# Frozen Tilapia Fillets



## -d0rk- (Nov 10, 2005)

Ok friday, I went shopping, and bought some feeder fish, and some frozen tilapia fillets. By the time I had gotten home, they had thawed out. I sliced them into strips, kept a couple strips out for later feedings, and put the rest back in the freezer, and refroze them. The three strips I had cut up, and kept out, my P's devoured, friday, and saturday. Then yesterday, i cut a chunk off the frozen strips, and ran it under warm water, then threw it in their tank.. NOTHING. It just sat there, and they didnt touch it. Same thing today... ran it under warm water, threw it in. Today one of them actually went over and picked it up, but dropped it quickly, then the others went over and just smelled of it, and turned away. So I removed it, and threw a goldfish in, which became nothing but scales in a matter of seconds. 
Whats the deal here? Could it be because I refroze the tilapia? or do p's just not normally like it???


----------



## Hemi (Nov 13, 2005)

it might be how you defrost

did you defrost it out of a pakage?
if so it prolly washed off the good smell/taste they like
i usually separate the feeding amounts into ziplock bags
and when i defrost 
i leave it in the bag and soak it in a paper cup 
also make sure it isnt cold 
mine dont seem to like it chilled


----------



## PiranhaStein (Dec 30, 2005)

It might be that the food was defrosted by hot water? I used to use hot water to defrost my homemade and cube food, now I just use cold water as it does the same. Probably goes with the idea that your not supposed to feed your fish cooked food.

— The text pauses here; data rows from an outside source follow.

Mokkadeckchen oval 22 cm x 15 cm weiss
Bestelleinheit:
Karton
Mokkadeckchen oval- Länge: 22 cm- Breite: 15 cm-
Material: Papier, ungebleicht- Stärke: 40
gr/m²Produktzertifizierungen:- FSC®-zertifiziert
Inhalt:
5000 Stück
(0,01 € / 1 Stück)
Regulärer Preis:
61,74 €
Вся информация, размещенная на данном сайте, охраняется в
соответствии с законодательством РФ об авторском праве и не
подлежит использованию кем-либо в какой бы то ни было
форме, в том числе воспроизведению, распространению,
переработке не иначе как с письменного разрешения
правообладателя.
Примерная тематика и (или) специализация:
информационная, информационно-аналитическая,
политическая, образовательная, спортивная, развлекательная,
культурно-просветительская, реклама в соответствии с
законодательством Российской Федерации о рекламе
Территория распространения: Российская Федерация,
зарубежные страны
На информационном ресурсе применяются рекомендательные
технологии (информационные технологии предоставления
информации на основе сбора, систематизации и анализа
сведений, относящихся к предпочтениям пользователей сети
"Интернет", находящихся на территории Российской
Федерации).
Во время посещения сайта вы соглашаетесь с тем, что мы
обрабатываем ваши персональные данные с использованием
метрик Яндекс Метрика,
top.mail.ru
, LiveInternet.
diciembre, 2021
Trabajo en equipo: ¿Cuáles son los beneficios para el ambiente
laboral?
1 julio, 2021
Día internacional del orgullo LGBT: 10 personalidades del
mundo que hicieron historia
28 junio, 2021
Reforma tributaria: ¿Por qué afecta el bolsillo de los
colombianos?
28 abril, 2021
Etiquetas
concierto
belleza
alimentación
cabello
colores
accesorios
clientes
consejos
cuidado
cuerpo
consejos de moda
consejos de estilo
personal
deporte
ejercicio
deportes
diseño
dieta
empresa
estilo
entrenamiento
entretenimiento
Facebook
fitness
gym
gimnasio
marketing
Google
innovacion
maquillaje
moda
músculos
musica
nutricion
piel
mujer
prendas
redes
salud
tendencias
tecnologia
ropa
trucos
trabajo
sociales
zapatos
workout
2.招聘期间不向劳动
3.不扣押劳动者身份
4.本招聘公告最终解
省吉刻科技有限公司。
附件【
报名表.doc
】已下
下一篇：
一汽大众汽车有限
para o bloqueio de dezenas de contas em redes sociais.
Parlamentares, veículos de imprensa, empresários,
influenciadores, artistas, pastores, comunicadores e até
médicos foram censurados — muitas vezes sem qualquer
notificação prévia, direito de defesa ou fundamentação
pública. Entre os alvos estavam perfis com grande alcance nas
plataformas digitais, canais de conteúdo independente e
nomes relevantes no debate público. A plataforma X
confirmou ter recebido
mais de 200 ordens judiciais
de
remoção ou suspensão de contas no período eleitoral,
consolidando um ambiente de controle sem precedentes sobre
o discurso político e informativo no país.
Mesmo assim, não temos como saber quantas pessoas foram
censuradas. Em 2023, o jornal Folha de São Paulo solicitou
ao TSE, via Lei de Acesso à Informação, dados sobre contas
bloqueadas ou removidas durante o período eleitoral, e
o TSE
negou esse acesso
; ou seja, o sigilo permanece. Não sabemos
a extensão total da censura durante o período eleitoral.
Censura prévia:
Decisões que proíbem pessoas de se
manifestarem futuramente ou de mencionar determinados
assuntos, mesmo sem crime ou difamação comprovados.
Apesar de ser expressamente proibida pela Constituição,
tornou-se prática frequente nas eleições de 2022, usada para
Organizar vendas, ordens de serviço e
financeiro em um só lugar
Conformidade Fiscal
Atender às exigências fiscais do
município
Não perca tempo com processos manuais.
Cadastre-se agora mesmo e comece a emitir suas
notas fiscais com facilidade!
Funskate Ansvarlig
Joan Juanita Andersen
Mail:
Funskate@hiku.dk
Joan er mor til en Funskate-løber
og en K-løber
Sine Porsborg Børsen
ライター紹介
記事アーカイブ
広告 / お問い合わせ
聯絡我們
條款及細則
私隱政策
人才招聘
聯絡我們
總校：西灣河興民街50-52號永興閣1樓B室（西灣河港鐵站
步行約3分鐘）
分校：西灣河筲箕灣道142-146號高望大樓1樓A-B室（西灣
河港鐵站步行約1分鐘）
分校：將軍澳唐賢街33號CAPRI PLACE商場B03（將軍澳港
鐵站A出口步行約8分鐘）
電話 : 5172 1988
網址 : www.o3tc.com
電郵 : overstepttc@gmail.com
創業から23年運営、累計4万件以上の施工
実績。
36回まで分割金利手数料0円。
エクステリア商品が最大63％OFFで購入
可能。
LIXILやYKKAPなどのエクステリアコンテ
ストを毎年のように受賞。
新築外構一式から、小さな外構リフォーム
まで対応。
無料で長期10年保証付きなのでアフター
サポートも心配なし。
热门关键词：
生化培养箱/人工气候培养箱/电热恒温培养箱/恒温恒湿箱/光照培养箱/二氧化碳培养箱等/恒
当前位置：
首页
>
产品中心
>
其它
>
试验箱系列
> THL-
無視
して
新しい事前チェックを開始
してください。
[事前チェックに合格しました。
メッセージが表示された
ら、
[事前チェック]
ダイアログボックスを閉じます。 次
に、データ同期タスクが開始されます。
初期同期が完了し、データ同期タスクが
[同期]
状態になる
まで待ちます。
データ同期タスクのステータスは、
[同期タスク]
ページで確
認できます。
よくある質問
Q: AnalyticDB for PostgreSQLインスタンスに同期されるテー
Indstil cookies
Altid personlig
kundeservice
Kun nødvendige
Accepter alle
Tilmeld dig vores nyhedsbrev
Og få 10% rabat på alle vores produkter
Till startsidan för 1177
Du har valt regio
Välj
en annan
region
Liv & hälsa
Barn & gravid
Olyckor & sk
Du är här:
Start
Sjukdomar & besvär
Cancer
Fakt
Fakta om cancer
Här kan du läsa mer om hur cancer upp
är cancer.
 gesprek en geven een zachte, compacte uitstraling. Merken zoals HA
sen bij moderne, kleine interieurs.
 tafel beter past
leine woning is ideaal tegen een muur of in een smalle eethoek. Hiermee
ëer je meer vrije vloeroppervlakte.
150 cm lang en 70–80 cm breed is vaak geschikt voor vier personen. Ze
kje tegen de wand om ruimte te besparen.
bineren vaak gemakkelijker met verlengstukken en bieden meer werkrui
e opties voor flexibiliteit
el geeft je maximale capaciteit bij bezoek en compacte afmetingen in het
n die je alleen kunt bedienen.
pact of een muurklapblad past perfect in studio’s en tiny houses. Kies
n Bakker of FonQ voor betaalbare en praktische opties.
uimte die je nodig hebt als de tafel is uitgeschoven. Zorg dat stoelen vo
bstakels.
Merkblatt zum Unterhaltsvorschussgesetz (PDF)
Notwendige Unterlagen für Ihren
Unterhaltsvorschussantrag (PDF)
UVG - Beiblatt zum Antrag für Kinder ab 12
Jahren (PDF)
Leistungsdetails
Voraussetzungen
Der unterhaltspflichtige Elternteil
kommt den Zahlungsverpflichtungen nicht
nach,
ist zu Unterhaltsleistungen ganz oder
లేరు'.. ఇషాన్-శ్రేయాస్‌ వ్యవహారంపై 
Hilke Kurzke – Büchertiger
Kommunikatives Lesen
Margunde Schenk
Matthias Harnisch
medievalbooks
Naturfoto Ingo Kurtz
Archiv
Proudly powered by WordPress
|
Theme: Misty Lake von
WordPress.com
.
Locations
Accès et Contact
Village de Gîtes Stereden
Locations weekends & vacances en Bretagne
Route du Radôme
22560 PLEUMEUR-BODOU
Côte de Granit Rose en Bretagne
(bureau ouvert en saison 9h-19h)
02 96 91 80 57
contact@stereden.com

try just leaving the frozen food out for a couple of hours and see if they go after it. Sometimes you can over do a new food. As i got earthworms for the first time they went crazy for them. I added 5 in a row without them slowing down. Then i tried the next day and they didn't go after them. Maybe the principle that you want what you can't have works for the p's. If there is an abundant amount of food it loses its demand?

Good luck, try letting the tipapia defrost in the fridge over night thats what a lot of people do that have been feeding ps for a while.


----------



## -d0rk- (Nov 10, 2005)

Hemi said:


> it might be how you defrost
> 
> did you defrost it out of a pakage?
> if so it prolly washed off the good smell/taste they like
> ...


Oh ok, well, yeah the smell could be part of it. 
I have like a lb. it frozen altogether, and just chiseled chunks of it off as needed. Then I ran it under warm water. So thats probably the problem. Thanks!


----------



## cory (Jan 31, 2006)

I hve noticed that if I through it in after it has thawed out by itself they pound it and if I defrost it in the microwave they arent as crazy about it for some reason. My fish used to have shrimp as a favorite but I think I overdid it or they just seem to love this fish more. I introduced it to them last week and even my finiky Rhom will even eat it in front of me.


----------